Outside the market, a student covered in white powder raises anti-war consciousness through a performance art piece.
Alternative action #1: Squats
Graffiti art is a guerrilla-style reclamation of public space. But when an artist gets tired from those guerrilla strikes, he needs a place to rest. That's why Bbrother and a group of creative-minded friends started searching for an abandoned building to squat in. After they moved in, this building that was forgotten by the city and fell into disuse found new life. But just like graffiti art, this squat too may soon disappear after the authorities move on it, and become just a fleeting, beautiful memory.
The squat came about after Bbrother got drunk one night last January at the Paris Commune coffeeshop in Taipei's Kungkuan area and decided to paint some graffiti outside. The owner got angry and dragged him off to a nearby abandoned building, saying, "If you want to paint, paint here!" Bbrother was inspired right then and there to move into the building and start working there as part of an artist squat movement.
The places they choose for squats are abandoned city buildings whose dilapidated state fleetingly provides a space with unlimited potential. They actively seek out this kind of place and then define it as a platform for action that, after being occupied, can be used for all kinds of creative activities--whatever you think of, you can do there. Some spray wild graffiti on the walls, some treat an entire room as a canvas, some start second-hand book exchanges, some hold film appreciation nights. Some get really ambitious and dream of opening coffee shops and band practice spaces or even holding an arts festival.
The squatters are mostly students with backgrounds in the arts. After moving into this kind of space, they first do a basic clean-up. Then they bring in some necessities, like generators, lights, locks, and stereos, slowly turning it into their own private workshop.

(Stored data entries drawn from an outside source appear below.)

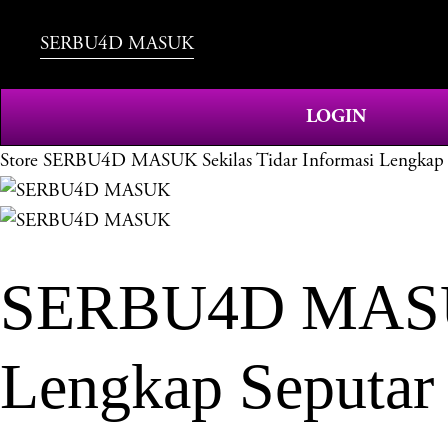
SERBU4D MASUK
LOGIN
Store
SERBU4D MASUK Sekilas Tidar Informasi Lengkap 
SERBU4D MASUK 
Lengkap Seputar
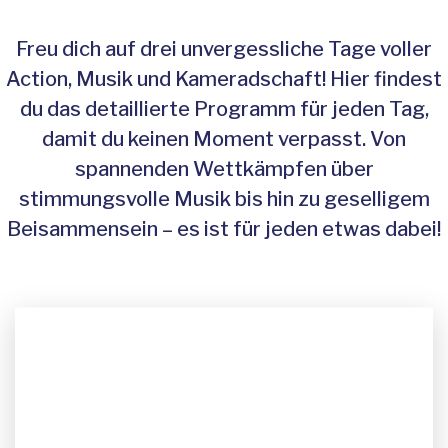
Freu dich auf drei unvergessliche Tage voller
Action, Musik und Kameradschaft! Hier findest
du das detaillierte Programm für jeden Tag,
damit du keinen Moment verpasst. Von
spannenden Wettkämpfen über
stimmungsvolle Musik bis hin zu geselligem
Beisammensein – es ist für jeden etwas dabei!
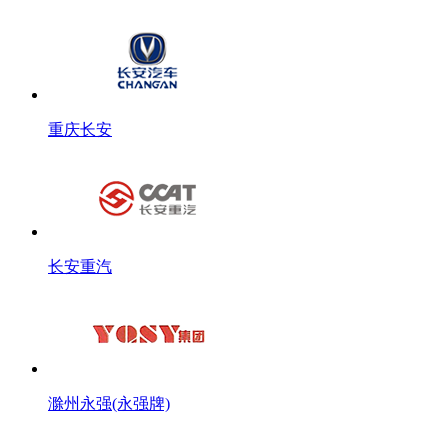
重庆长安
长安重汽
滁州永强(永强牌)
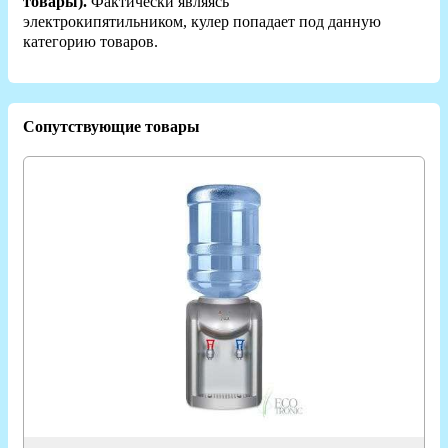
товары).
Фактически являясь
электрокипятильником,
кулер попадает под данную
категорию товаров.
Сопутствующие товары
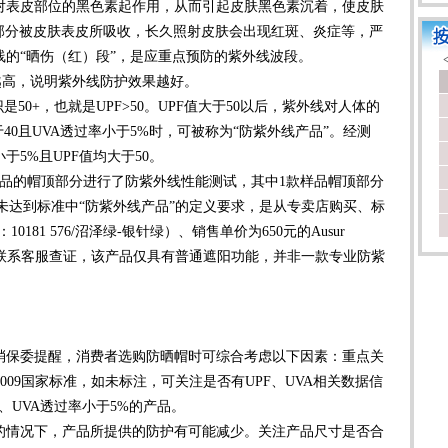
可对表皮部位的黑色素起作用，从而引起皮肤黑色素沉着，使皮肤
大部分被皮肤表皮所吸收，长久照射皮肤会出现红斑、炎症等，严
的“晒伤（红）段”，是应重点预防的紫外线波段。
越高，说明紫外线防护效果越好。
0+，也就是UPF>50。UPF值大于50以后，紫外线对人体的
40且UVA透过率小于5%时，可被称为“防紫外线产品”。经测
于5%且UPF值均大于50。
的帽顶部分进行了防紫外线性能测试，其中1款样品帽顶部分
0，未达到标准中“防紫外线产品”的定义要求，是从专卖店购买、标
10181 576/沼泽绿-银针绿）、销售单价为650元的Ausur
样品。后联系客服查证，该产品仅具有普通遮阳功能，并非一款专业防紫
保委提醒，消费者选购防晒帽时可综合考虑以下因素：重点关
—2009国家标准，如未标注，可关注是否有UPF、UVA相关数据信
+、UVA透过率小于5%的产品。
情况下，产品所提供的防护有可能减少。关注产品尺寸是否合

The run-down space of an abandoned building presents a refuge from the social order.
These squatters hope to create a commune-like environment of mutual assistance, but they all have their own homes and can't stay at the squat around the clock. The people who actually live there are vagrants who, for the most part, keep to themselves and don't interact with the students. But, Bbrother says, "Sometimes we'll give some money to one or two of the friendlier ones so they can get something to eat."
Squatters enjoy a respite from the normal order of things in the squat, but they can't live there permanently. Sometimes their things are stolen by homeless people, and sometimes patrolling policemen will throw them out. The place ends up slowly returning to the way it was before. Currently, only two of the student squats remain. The once artistic appearances of the others have now disappeared.
Bbrother knew from the beginning that, just as graffiti is ephemeral, this kind of action was built on utopian ideals that could never be fully realized. But as an art movement, the squat would show their attempt to escape social norms and test the limits. "Even if it fails, it will be an invaluable experience," he says.

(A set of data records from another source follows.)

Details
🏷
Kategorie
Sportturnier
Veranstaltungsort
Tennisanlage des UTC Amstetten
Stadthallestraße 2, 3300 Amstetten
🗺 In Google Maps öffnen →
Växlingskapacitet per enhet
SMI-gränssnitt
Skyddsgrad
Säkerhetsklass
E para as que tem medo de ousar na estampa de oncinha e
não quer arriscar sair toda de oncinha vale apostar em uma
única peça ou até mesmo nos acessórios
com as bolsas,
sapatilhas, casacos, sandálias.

A band plays on the bridge as traffic snarls below.
If the squat is a reflection on space in the city, then Bbrother's "No Currency Market" is a challenge to the capitalist monetary system. It's been popular in recent years for young people in Taiwan to create and sell crafts at streetside stalls, and Bbrother is taking this phenomenon in a new direction. He believes that monetary value cannot be the only arbiter of the value of a work of art, so he's holding a No Currency Market in which the use of money is banned.
The idea behind the market is to get participants to forget temporarily that money exists at all, and replace it with the notion that everything they need can be attained through the exchange of goods or services. They can perform sit-ups in order to hear a poem, trade an old CD for a used book, or give a back massage to see a light show with sparklers. You can bring anything to trade, even your dog--they don't get to bring it home, though, they "borrow" it for half an hour.

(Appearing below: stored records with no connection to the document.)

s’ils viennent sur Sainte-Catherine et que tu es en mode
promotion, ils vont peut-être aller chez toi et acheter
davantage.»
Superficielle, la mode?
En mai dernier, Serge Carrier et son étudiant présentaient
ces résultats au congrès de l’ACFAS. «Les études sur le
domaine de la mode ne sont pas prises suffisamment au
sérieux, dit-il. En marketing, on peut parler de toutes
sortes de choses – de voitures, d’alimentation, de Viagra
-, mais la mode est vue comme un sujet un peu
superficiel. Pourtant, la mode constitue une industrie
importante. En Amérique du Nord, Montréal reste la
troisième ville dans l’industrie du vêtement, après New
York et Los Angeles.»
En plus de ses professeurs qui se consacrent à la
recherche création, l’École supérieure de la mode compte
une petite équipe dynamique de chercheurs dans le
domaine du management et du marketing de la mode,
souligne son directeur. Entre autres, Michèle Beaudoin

People can exchange services for goods--a sketch for a dog walk, a reading of a poem for a massage, or a photograph for a song. Anything is allowed, except money.
The participants in the market are for the most part students who share the same ideals--it has limited success when outsiders come along. When unable to use money to carry out transactions, many people suddenly feel at a loss. They argue about the comparative worth of the items involved, and completed trades are not as many as one would hope. Most people merely act as curious bystanders. Bbrother says that he isn't against the idea of money: "I just want to play around and see if there are other possibilities for person-to-person exchange outside of using money."
The No Currency Market has been held three times so far, each time in Kungkuan. As a way of redifining the ways of using public space, one time Bbrother purposely chose to hold it on a pedestrian bridge outside Kungkuan's Shuiyuan Market that had been made obsolete by the opening of an underground MRT station with a passageway and the creation of a crosswalk on the street's surface. Bbrother hopes that temporarily occupying the forgotten bridge reminded people of its existence: "The bridge shouldn't be just a space you pass through. It should be a public space that invites you to stop for a while and get involved."

The run-down space of an abandoned building presents a refuge from the social order.

On a bridge over Roosevelt Road in Taipei's Kungkuan area, a different sort of market opens.